“È la trombosi che uccide. Il mio mix di farmaci per sconfiggere il Covid”
Maurizio Viecca, primario di Cardiologia all’ospedale Sacco di Milano e pneumologo: lei ha avuto un’intuizione sulla cura dei malati gravi di Covid che pare vincente.
Lo chiamano già il Protocollo Viecca. Che risultati ha dato?
«L’osservazione è stata fatta su 5 pazienti e sono migliorati sensibilmente in poche ore».
Cosa ha cambiato nelle cure solite ormai adottate a suon di antivirali, chinino ed eparina?
«Ho osservato che alcuni pazienti passavano dal casco, il Cpap, all’intubazione, in modo troppo repentino, nel giro di un’ora e mezzo. Ma il processo infiammatorio generato dal virus, cioè la polmonite interstiziale bilaterale, non si aggrava così in fretta».
E allora?
«Questi pazienti avevano un aumento dei valori di didimero e una diminuzione di piastrine. Insomma c’era una trombosi in atto».
Ma non c’è già l’eparina per questo?
«Non si ottengono grandi benefici usata da sola. Però funziona se si aggiunge un farmaco che agisce sull’aggregazione delle piastrine».
C’entra con l’aspirina?
«L’antiaggregante capostipite che si dà a tutti i pazienti infartuati è l’aspirina. Nel mio protocollo ho aggiunto una combinazione di farmaci antiaggreganti che si associa al cocktail di farmaci antinfiammatori e antivirali».
E questo ha salvato i pazienti dall’intubazione?
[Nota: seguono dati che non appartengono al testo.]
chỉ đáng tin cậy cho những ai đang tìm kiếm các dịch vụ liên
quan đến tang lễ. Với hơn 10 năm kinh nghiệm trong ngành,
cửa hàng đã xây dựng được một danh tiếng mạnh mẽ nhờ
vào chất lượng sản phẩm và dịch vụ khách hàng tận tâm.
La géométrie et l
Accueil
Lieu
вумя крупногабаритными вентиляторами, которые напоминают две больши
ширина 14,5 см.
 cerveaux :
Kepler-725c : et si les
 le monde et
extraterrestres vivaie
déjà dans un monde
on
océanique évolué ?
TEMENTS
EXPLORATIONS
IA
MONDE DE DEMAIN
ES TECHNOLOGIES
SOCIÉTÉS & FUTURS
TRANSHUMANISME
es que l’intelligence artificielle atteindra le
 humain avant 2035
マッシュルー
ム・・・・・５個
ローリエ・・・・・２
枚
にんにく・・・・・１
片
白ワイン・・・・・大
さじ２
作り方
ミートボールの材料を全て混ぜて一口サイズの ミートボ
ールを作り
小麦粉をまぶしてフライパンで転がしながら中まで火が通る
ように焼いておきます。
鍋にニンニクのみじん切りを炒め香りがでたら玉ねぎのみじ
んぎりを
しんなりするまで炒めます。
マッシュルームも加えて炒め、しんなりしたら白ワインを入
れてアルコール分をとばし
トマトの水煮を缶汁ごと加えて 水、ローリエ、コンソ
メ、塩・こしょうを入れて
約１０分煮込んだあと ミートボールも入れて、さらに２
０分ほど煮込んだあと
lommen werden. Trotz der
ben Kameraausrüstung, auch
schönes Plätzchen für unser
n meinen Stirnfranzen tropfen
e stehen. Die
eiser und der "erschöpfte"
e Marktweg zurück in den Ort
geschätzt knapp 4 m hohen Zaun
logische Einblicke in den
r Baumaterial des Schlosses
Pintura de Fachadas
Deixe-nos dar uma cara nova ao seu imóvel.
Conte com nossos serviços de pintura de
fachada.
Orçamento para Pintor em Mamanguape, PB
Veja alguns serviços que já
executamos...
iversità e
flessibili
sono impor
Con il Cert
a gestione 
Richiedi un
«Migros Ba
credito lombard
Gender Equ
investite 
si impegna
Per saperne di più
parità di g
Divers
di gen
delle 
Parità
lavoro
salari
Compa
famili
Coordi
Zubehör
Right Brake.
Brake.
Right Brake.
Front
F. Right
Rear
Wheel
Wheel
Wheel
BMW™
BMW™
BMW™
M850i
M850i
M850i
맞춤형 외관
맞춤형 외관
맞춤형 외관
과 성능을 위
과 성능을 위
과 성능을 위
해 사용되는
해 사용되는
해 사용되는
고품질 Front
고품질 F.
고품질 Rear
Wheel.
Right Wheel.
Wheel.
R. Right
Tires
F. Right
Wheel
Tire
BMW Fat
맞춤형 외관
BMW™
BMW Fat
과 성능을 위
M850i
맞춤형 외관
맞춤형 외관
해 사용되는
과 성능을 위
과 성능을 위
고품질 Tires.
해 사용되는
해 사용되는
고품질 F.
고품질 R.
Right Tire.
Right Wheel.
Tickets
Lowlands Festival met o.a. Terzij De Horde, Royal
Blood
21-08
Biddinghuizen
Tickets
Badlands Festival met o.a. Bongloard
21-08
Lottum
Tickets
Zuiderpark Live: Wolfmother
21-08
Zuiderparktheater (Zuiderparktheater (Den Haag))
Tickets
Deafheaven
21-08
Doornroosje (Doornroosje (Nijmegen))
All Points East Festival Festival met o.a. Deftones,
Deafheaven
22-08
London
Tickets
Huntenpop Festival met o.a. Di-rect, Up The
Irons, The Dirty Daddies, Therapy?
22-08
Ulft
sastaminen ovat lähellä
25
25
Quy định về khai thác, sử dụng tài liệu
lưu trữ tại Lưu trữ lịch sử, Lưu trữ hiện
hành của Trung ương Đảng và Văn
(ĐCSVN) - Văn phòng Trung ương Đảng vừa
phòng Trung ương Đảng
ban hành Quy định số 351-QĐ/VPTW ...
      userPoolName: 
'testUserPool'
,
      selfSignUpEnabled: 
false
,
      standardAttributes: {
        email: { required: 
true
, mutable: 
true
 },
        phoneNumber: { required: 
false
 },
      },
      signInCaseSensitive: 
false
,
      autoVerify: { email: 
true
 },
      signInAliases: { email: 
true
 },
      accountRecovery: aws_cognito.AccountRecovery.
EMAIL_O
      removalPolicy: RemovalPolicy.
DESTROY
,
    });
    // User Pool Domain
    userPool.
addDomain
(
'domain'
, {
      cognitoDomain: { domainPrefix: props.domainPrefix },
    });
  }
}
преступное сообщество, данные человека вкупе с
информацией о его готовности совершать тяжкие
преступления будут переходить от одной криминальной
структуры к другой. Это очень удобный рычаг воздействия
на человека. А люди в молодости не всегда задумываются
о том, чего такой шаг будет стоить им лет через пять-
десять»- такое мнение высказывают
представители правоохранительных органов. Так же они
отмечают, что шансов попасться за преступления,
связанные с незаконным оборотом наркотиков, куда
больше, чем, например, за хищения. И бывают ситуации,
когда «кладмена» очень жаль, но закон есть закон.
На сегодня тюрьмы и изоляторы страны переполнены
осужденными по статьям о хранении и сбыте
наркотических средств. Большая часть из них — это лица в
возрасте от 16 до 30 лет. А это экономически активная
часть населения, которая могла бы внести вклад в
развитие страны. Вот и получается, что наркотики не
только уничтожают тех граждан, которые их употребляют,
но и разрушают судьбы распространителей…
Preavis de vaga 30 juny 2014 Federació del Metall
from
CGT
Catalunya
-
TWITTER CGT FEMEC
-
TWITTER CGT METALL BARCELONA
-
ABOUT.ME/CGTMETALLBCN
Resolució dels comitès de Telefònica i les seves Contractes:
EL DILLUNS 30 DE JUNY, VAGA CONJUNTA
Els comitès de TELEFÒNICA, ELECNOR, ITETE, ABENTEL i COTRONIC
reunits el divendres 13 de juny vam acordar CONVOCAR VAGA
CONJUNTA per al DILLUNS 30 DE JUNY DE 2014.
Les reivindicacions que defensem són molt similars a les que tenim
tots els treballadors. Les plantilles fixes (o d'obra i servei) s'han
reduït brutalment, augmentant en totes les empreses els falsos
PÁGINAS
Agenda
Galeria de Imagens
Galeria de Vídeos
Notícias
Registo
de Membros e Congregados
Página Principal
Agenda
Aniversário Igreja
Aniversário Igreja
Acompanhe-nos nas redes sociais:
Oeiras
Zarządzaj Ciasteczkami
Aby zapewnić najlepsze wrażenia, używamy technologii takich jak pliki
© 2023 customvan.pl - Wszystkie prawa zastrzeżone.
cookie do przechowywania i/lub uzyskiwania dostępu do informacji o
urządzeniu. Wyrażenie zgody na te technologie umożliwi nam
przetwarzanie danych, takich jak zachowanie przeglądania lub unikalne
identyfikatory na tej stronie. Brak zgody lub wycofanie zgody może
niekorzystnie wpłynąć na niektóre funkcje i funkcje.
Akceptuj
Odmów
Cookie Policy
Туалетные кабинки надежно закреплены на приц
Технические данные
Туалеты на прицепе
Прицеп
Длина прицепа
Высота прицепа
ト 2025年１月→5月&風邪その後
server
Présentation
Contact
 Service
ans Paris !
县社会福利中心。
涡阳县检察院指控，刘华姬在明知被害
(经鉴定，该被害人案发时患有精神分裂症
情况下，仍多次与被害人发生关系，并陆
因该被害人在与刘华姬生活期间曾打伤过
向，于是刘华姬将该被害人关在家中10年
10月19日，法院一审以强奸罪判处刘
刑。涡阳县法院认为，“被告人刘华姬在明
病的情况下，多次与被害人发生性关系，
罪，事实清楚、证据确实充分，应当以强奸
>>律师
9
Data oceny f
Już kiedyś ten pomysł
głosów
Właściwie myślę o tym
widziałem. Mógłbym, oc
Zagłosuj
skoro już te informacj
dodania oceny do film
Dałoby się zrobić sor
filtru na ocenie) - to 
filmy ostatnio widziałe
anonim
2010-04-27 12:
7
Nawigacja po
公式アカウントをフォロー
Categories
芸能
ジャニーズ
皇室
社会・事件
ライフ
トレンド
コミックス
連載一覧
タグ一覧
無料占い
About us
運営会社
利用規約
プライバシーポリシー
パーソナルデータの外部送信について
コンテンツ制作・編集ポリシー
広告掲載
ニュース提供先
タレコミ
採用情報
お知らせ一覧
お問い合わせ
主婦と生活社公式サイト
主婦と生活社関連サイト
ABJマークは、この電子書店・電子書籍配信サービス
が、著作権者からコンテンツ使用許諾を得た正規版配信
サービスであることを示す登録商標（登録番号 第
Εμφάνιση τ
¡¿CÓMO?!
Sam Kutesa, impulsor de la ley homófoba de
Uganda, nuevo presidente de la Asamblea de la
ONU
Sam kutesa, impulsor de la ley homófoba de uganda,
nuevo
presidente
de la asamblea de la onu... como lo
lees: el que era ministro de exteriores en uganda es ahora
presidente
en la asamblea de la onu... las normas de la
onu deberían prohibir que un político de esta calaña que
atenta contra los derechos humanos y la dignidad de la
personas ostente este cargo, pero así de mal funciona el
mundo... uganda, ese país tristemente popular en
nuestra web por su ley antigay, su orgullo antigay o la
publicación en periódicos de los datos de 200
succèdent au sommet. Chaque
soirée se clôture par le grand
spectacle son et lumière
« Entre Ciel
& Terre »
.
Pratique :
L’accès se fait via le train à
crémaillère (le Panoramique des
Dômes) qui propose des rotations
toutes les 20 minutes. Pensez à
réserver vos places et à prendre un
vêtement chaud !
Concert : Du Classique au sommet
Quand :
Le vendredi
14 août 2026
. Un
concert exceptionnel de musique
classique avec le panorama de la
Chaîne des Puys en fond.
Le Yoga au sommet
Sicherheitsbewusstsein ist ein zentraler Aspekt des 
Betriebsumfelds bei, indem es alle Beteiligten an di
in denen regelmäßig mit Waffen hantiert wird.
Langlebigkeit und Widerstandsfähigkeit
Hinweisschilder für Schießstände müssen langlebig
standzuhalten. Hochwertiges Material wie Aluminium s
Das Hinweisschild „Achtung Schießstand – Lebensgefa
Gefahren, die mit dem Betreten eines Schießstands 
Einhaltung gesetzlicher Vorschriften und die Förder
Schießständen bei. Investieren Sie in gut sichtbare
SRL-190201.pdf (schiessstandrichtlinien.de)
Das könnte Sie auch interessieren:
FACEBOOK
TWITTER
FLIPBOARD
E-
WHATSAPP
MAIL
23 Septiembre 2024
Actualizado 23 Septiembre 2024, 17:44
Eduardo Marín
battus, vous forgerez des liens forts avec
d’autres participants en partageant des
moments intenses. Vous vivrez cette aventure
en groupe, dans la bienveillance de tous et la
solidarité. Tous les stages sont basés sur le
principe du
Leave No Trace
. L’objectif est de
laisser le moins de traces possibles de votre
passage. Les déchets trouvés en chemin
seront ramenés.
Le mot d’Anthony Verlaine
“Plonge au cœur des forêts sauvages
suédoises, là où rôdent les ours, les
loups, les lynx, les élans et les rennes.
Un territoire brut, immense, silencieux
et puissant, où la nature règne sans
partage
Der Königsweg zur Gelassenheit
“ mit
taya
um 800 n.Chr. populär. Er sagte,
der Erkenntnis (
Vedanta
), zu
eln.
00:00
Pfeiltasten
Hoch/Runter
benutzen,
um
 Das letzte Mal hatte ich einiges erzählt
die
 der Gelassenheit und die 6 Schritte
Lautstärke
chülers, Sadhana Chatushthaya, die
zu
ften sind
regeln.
«Chi era sotto pallone è passato alla mascherina, chi aveva la mascherina ha usato gli occhialini, cioè le cannule nel naso».
Dunque non si muore di polmonite ma di trombosi?
«É difficile morire per una polmonite interstiziale. E Manuela Nebuloni, la nostra anatomopatologa, su 30 autopsie effettuate ha riscontrato sempre una trombosi dei capillari polmonari».
Secondo lei perché questi contagi non si bloccano?
«Ci sono in giro moltissimi asintomatici, che dopo un mese sono ancora positivi. E tanti bambini sono portatori sani, così quando hanno chiuso le scuole sono stati con i nonni».
E il virus continua a contagiare.
«Serve uno screening a campione sul territorio per capire a che punto siamo. Inoltre la mascherina e il distanziamento sono fondamentali. Altrimenti, senza protezione, basta un giro in metro e si ricomincia con l’ecatombe».
Dunque è importante la medicina sul territorio?
«Bisogna far partire il progetto della piattaforma per le cure domiciliari. Dobbiamo liberare gli ospedali normali perché la gente muore anche di altre patologie. L’infarto non è andato in vacanza. E poi lo abbiamo capito dai cinesi che i contagiati non devono entrare negli ospedali normali. Abbiamo un ospedale della Fiera da sfruttare e farlo diventare un punto di riferimento per il coronavirus. Completiamolo anche per i pazienti che hanno bisogno solo di un’assistenza e non solo per chi deve andare in rianimazione».